Saved data entries
- - -
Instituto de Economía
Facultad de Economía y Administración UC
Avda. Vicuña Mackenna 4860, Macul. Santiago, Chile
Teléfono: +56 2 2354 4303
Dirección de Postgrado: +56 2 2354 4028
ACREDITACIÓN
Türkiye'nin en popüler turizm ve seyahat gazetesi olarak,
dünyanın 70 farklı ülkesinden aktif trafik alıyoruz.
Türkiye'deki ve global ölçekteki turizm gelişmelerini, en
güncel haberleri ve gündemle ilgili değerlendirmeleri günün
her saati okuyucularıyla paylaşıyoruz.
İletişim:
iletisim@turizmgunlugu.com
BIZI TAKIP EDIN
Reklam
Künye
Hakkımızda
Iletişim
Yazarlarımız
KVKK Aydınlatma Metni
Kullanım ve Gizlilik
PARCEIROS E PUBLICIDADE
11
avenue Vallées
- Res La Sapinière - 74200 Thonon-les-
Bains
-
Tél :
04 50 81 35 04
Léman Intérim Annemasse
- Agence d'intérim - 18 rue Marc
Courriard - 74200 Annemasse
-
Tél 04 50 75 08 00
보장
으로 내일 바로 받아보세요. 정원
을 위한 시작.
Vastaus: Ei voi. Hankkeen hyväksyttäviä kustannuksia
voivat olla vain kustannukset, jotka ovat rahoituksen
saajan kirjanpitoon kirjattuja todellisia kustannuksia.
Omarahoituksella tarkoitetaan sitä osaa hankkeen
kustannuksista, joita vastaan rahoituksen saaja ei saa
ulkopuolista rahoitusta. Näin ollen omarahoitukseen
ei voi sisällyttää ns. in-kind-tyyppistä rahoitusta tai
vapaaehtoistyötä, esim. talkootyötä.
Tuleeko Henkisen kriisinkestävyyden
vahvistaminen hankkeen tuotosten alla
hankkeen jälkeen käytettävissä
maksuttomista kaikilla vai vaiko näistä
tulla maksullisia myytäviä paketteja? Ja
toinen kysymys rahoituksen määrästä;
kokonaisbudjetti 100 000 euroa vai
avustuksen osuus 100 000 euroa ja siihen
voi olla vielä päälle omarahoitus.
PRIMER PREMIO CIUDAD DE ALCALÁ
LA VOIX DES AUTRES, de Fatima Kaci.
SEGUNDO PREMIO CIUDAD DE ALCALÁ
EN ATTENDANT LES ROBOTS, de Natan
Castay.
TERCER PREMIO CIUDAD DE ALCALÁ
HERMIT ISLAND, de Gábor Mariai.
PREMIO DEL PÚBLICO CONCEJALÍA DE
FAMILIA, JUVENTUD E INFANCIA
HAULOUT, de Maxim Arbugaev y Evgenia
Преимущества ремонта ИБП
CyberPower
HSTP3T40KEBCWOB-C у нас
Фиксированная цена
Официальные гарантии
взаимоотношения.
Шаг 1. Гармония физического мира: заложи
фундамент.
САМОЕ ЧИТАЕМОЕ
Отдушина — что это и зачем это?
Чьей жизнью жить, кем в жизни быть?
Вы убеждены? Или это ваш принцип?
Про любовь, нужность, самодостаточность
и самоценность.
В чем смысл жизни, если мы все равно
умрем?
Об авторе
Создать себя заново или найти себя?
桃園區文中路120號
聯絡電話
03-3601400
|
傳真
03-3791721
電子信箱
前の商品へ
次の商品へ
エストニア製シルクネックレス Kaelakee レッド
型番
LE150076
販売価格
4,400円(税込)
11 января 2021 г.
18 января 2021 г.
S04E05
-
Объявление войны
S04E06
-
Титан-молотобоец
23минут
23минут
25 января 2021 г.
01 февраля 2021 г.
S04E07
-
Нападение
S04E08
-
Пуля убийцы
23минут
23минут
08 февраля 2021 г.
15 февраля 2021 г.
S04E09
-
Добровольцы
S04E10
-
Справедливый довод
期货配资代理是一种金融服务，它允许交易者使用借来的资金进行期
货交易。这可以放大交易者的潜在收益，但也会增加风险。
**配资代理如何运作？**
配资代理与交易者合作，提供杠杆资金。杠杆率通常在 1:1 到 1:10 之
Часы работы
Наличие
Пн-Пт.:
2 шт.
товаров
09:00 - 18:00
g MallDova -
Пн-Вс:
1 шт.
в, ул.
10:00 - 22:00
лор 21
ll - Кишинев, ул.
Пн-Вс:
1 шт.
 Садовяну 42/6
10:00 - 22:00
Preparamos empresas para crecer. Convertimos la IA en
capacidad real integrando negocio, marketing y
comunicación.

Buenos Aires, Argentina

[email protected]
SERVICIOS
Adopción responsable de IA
- - -
PROBLEM TO WORK ON:
Repeat the data exactly. Omit nothing.

ANSWER SECTION:
Instituto de Economía
Facultad de Economía y Administración UC
Avda. Vicuña Mackenna 4860, Macul. Santiago, Chile
Teléfono: +56 2 2354 4303
Dirección de Postgrado: +56 2 2354 4028
ACREDITACIÓN
Türkiye'nin en popüler turizm ve seyahat gazetesi olarak,
dünyanın 70 farklı ülkesinden aktif trafik alıyoruz.
Türkiye'deki ve global ölçekteki turizm gelişmelerini, en
güncel haberleri ve gündemle ilgili değerlendirmeleri günün
her saati okuyucularıyla paylaşıyoruz.
İletişim:
iletisim@turizmgunlugu.com
BIZI TAKIP EDIN
Reklam
Künye
Hakkımızda
Iletişim
Yazarlarımız
KVKK Aydınlatma Metni
Kullanım ve Gizlilik
PARCEIROS E PUBLICIDADE
11
avenue Vallées
- Res La Sapinière - 74200 Thonon-les-
Bains
-
Tél :
04 50 81 35 04
Léman Intérim Annemasse
- Agence d'intérim - 18 rue Marc
Courriard - 74200 Annemasse
-
Tél 04 50 75 08 00
보장
으로 내일 바로 받아보세요. 정원
을 위한 시작.
Vastaus: Ei voi. Hankkeen hyväksyttäviä kustannuksia
voivat olla vain kustannukset, jotka ovat rahoituksen
saajan kirjanpitoon kirjattuja todellisia kustannuksia.
Omarahoituksella tarkoitetaan sitä osaa hankkeen
kustannuksista, joita vastaan rahoituksen saaja ei saa
ulkopuolista rahoitusta. Näin ollen omarahoitukseen
ei voi sisällyttää ns. in-kind-tyyppistä rahoitusta tai
vapaaehtoistyötä, esim. talkootyötä.
Tuleeko Henkisen kriisinkestävyyden
vahvistaminen hankkeen tuotosten alla
hankkeen jälkeen käytettävissä
maksuttomista kaikilla vai vaiko näistä
tulla maksullisia myytäviä paketteja? Ja
toinen kysymys rahoituksen määrästä;
kokonaisbudjetti 100 000 euroa vai
avustuksen osuus 100 000 euroa ja siihen
voi olla vielä päälle omarahoitus.
PRIMER PREMIO CIUDAD DE ALCALÁ
LA VOIX DES AUTRES, de Fatima Kaci.
SEGUNDO PREMIO CIUDAD DE ALCALÁ
EN ATTENDANT LES ROBOTS, de Natan
Castay.
TERCER PREMIO CIUDAD DE ALCALÁ
HERMIT ISLAND, de Gábor Mariai.
PREMIO DEL PÚBLICO CONCEJALÍA DE
FAMILIA, JUVENTUD E INFANCIA
HAULOUT, de Maxim Arbugaev y Evgenia
Преимущества ремонта ИБП
CyberPower
HSTP3T40KEBCWOB-C у нас
Фиксированная цена
Официальные гарантии
взаимоотношения.
Шаг 1. Гармония физического мира: заложи
фундамент.
САМОЕ ЧИТАЕМОЕ
Отдушина — что это и зачем это?
Чьей жизнью жить, кем в жизни быть?
Вы убеждены? Или это ваш принцип?
Про любовь, нужность, самодостаточность
и самоценность.
В чем смысл жизни, если мы все равно
умрем?
Об авторе
Создать себя заново или найти себя?
桃園區文中路120號
聯絡電話
03-3601400
|
傳真
03-3791721
電子信箱
前の商品へ
次の商品へ
エストニア製シルクネックレス Kaelakee レッド
型番
LE150076
販売価格
4,400円(税込)
11 января 2021 г.
18 января 2021 г.
S04E05
-
Объявление войны
S04E06
-
Титан-молотобоец
23минут
23минут
25 января 2021 г.
01 февраля 2021 г.
S04E07
-
Нападение
S04E08
-
Пуля убийцы
23минут
23минут
08 февраля 2021 г.
15 февраля 2021 г.
S04E09
-
Добровольцы
S04E10
-
Справедливый довод
期货配资代理是一种金融服务，它允许交易者使用借来的资金进行期
货交易。这可以放大交易者的潜在收益，但也会增加风险。
**配资代理如何运作？**
配资代理与交易者合作，提供杠杆资金。杠杆率通常在 1:1 到 1:10 之
Часы работы
Наличие
Пн-Пт.:
2 шт.
товаров
09:00 - 18:00
g MallDova -
Пн-Вс:
1 шт.
в, ул.
10:00 - 22:00
лор 21
ll - Кишинев, ул.
Пн-Вс:
1 шт.
 Садовяну 42/6
10:00 - 22:00
Preparamos empresas para crecer. Convertimos la IA en
capacidad real integrando negocio, marketing y
comunicación.

Buenos Aires, Argentina

[email protected]
SERVICIOS
Adopción responsable de IA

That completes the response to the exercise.